Another hallmark of PDAC is cachexia, defined as an unintend weight loss of 10% or more of the stable weight over a period of 6 months, and associated with loss of fat and muscle tissue. Pancreatic cancer-patients with cachexia often have an elevated resting energy expenditure (REE), a higher rate of more progressed tumor stages and have significantly reduced survival. Hence, this tumor must harbor metabolic pathways which are probably tied in a complex inter-organ dialogue during its development and illustrate this cancer as a real metabolic disease.
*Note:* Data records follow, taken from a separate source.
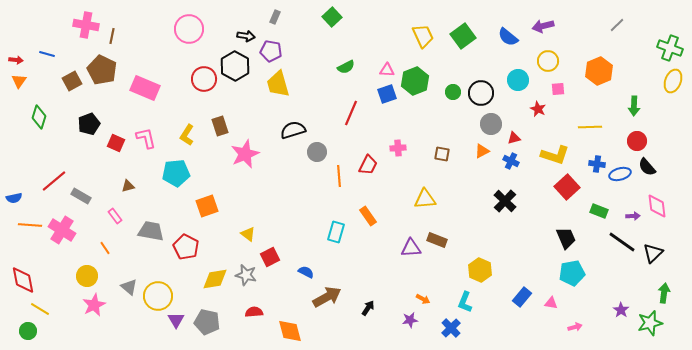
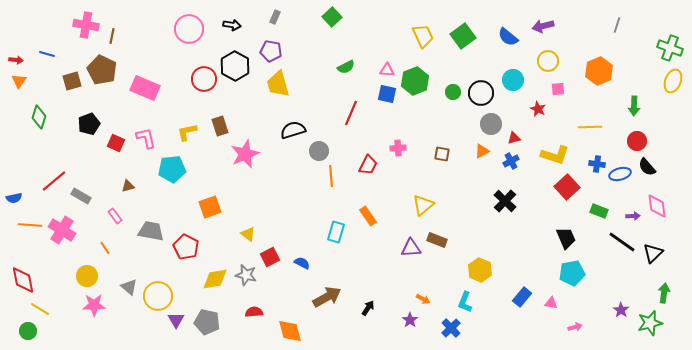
gray line at (617, 25): rotated 28 degrees counterclockwise
black arrow at (246, 36): moved 14 px left, 11 px up
cyan circle at (518, 80): moved 5 px left
brown square at (72, 81): rotated 12 degrees clockwise
blue square at (387, 94): rotated 30 degrees clockwise
yellow L-shape at (187, 135): moved 3 px up; rotated 45 degrees clockwise
gray circle at (317, 152): moved 2 px right, 1 px up
blue cross at (511, 161): rotated 35 degrees clockwise
cyan pentagon at (176, 173): moved 4 px left, 4 px up
orange line at (339, 176): moved 8 px left
yellow triangle at (425, 199): moved 2 px left, 6 px down; rotated 35 degrees counterclockwise
orange square at (207, 206): moved 3 px right, 1 px down
blue semicircle at (306, 272): moved 4 px left, 9 px up
pink star at (94, 305): rotated 25 degrees clockwise
purple star at (410, 320): rotated 28 degrees counterclockwise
One of the major consequences of intra-tumoral hypoxia, combined with oncogene signaling, is the cell metabolic switch occurring in order to meet the requirements of tumor proliferation under low oxygen and low nutrient supply because of lack of vasculature. Since decades it has been accepted that tumor cells display fundamental changes in pathways of energy metabolism and nutrient uptake, and that alterations in cellular metabolism contribute to malignant phenotype. Cancer cells differ from healthy cells due to a plethora of molecular changes which are mechanistically linked to metabolic reprogramming. Metabolic signature of each type of tumor is then strongly associated to oncogenic mutations occurring in the tumor associated cells.
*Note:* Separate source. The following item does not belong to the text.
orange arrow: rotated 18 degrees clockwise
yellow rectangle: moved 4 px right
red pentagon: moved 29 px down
Our project is based on the concept that pancreatic cancer cells are probably metabolically flexible.
However, molecular changes leading to metabolic adaptations of pancreatic cancer cells remain unclear. We propose innovative strategies to abolish PDAC progression, based on the concept that targeting molecules belonging to a specific « PDAC Metabolic Signature » can be a new relevant therapeutic option to treat PDAC.
Based on the metabolic transcriptomic signature of PDAC, we propose strategies targeting molecules mainly involved in lipid, amino-acid and glucose metabolic pathways, 3 essential metabolic processes for energy production and biosynthesis during tumor growth.
Combined therapies to avoid resistance to a single anti-metabolic drug is challenging but appears to be a good strategy to counteract the tumor cell metabolism plasticity and pancreatic tumor progression.